====== Information ======

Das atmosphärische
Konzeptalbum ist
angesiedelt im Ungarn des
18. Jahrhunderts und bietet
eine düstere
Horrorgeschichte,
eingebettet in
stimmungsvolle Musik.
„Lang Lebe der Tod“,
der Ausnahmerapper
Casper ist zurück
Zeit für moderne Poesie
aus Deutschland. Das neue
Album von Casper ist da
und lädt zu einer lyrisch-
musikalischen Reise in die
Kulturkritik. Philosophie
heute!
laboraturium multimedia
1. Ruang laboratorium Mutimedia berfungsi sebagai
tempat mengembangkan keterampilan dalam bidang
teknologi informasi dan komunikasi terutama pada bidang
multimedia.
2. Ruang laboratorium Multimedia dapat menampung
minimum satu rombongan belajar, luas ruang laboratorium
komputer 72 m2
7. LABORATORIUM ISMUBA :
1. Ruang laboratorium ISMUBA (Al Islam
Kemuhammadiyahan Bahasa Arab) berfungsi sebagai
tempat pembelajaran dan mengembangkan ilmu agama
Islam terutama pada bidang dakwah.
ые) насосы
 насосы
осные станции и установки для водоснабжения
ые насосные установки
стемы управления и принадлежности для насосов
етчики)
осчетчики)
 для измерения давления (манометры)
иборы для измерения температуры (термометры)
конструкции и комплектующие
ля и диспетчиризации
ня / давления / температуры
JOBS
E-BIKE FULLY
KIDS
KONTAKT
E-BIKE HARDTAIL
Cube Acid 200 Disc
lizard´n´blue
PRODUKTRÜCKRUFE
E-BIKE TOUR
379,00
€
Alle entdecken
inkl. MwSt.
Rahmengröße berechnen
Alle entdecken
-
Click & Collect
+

======

Every line above holding the string "Casper" should be listed.

> _Response for this exercise_
Casper ist zurück
Album von Casper ist da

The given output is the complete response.